● WORK REQUEST:
Search the entries for the word "historia" and pull out each line that has it.

● RECORDS FOR THE TASK:

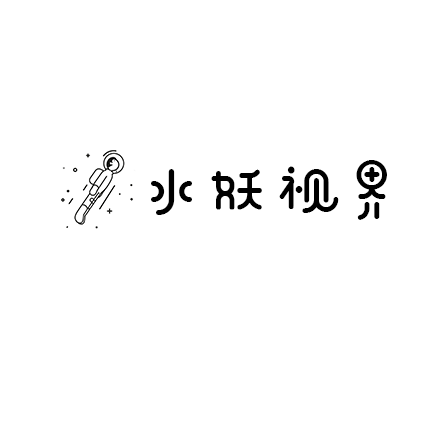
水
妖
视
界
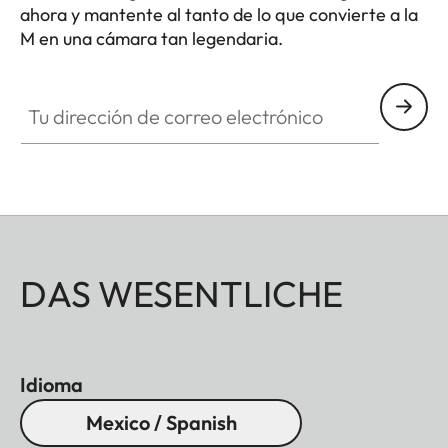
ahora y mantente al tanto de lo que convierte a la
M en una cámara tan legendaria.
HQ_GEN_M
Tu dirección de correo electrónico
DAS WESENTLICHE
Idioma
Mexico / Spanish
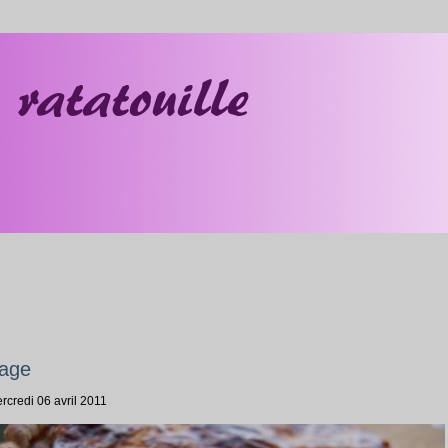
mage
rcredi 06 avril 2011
---
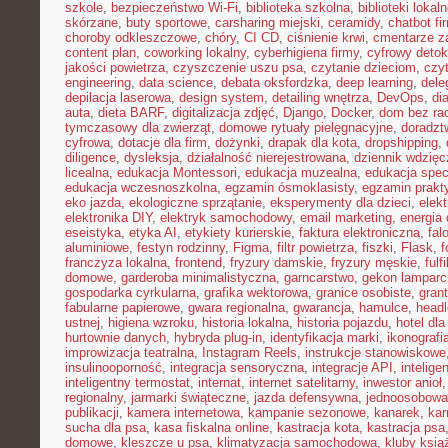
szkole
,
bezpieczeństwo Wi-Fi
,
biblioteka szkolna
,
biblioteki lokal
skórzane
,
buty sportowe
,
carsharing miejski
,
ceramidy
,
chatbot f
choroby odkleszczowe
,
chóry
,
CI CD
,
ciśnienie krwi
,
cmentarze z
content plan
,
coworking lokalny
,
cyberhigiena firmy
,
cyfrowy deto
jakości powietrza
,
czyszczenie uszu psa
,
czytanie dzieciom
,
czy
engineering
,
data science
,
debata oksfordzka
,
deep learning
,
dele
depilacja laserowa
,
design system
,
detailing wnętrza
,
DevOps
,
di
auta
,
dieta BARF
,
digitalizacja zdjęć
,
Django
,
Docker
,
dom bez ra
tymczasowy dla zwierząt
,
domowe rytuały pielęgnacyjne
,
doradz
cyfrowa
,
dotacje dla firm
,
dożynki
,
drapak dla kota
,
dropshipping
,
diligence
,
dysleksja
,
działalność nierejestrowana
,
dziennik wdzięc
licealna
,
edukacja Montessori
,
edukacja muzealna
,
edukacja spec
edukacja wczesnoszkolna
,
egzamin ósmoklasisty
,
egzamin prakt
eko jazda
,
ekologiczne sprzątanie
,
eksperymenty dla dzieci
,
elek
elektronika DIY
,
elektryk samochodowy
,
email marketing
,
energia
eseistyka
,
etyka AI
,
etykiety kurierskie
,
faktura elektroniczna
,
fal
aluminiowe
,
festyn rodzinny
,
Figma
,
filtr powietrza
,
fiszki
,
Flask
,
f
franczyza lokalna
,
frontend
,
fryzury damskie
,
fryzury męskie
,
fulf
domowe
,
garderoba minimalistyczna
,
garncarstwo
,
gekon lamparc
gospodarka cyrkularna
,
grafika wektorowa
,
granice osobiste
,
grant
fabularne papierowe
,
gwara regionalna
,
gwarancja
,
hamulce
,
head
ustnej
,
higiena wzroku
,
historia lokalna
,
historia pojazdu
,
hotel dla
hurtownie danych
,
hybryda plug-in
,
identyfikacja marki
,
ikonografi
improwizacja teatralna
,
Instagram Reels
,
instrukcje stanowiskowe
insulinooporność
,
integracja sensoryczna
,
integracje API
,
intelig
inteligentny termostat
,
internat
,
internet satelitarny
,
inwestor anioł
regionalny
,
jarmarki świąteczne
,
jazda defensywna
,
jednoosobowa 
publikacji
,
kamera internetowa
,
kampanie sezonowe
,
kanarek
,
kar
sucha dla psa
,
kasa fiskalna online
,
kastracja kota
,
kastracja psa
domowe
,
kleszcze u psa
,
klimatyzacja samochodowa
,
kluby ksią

● ANSWER SECTION:
historia lokalna
historia pojazdu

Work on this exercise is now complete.